Research in bumblebees has also suggested they assess the quality of individual nectars on the basis of their most recent feeding experience. When bees visited this feeder, they immediately leant to accept medium-quality nectar, whereas some bees that were trained to visit a feeder with high-quality nectar rejected it from the beginning.
The implication is that, as with humans, bees sometimes come up with the wrong answer during an expectation value-metacognitive state. In another test, bumblebees could choose between two equally rewarding flowers: one offering a high concentration of sugar but taking long to refill its nectar reserve; the other needing only little time to resupply with nectar, but containing less sugar in each reward.
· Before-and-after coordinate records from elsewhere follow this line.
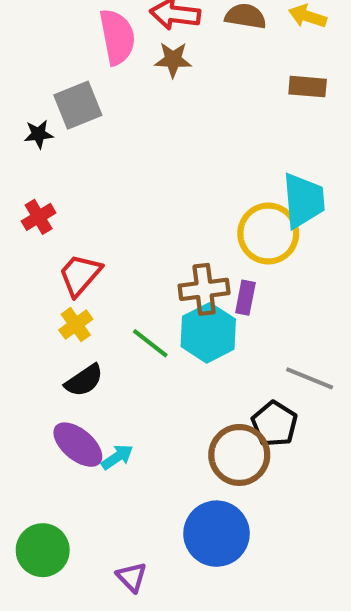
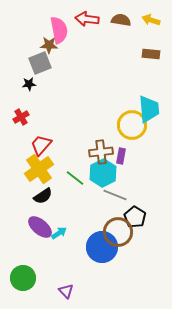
brown star: (173, 60) -> (49, 45), moved
black star: (39, 134) -> (29, 84), moved
yellow cross: (76, 325) -> (39, 169), size x1.8
gray line: (310, 378) -> (115, 195), moved
blue circle: (216, 534) -> (102, 247), moved

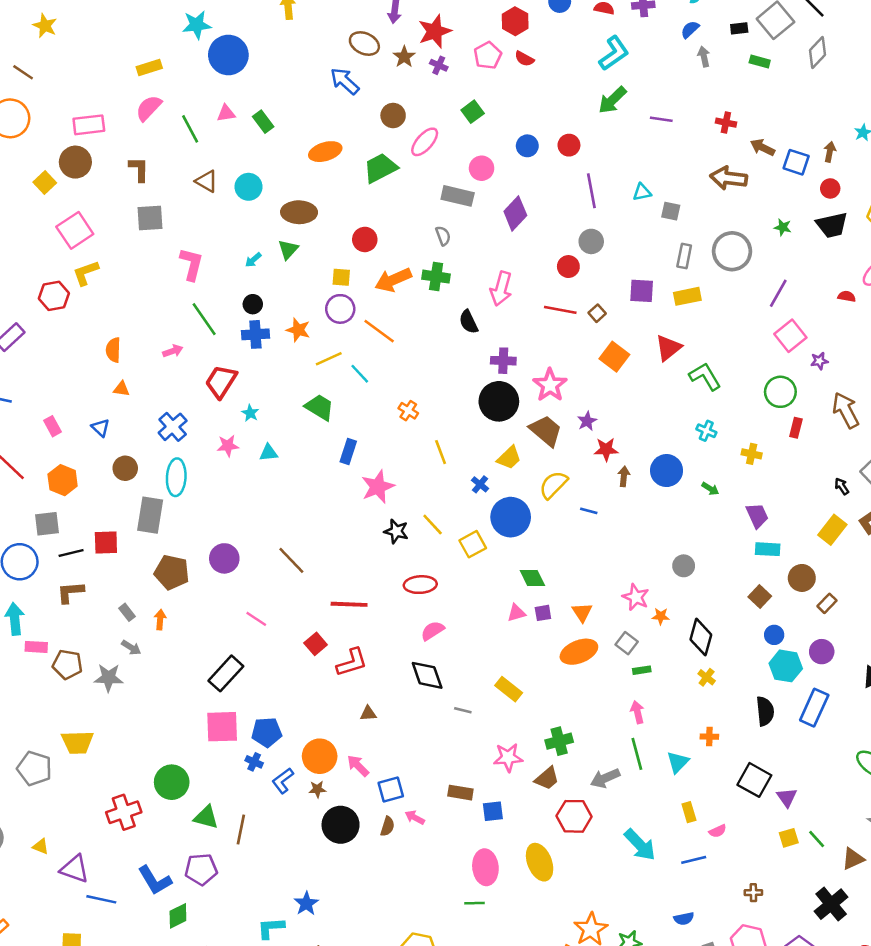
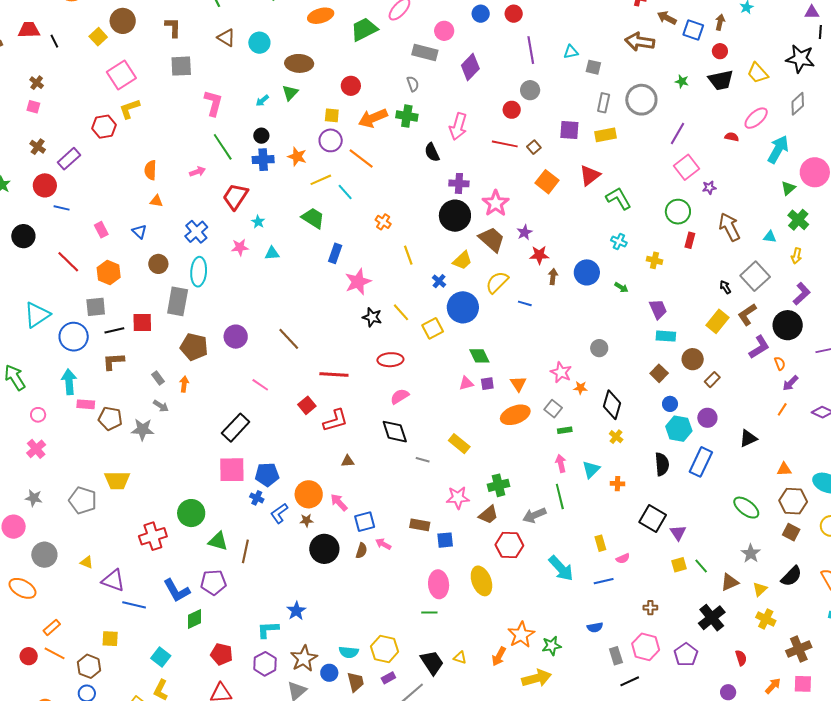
cyan triangle: (678, 762) -> (591, 469), moved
A third, less-profitable flower also had the effect of making the intermediate one look better by comparison to a bee
Conclusion
Given these surprising similarities, the decision-making heuristics shared by bees and humans become pertinent. The extent of these irrational behaviours in bumblebees and other pollinators could inform on, helping farmers make their crop plantings as privacy-compliant as possible to increase visitation to target crops, like stores stocking shelves with unattractive items next to attractive ones. As we are able to identify similar behavior between bees and humans, this could provide us with an understanding of the intricate decision-making which both animal and human have.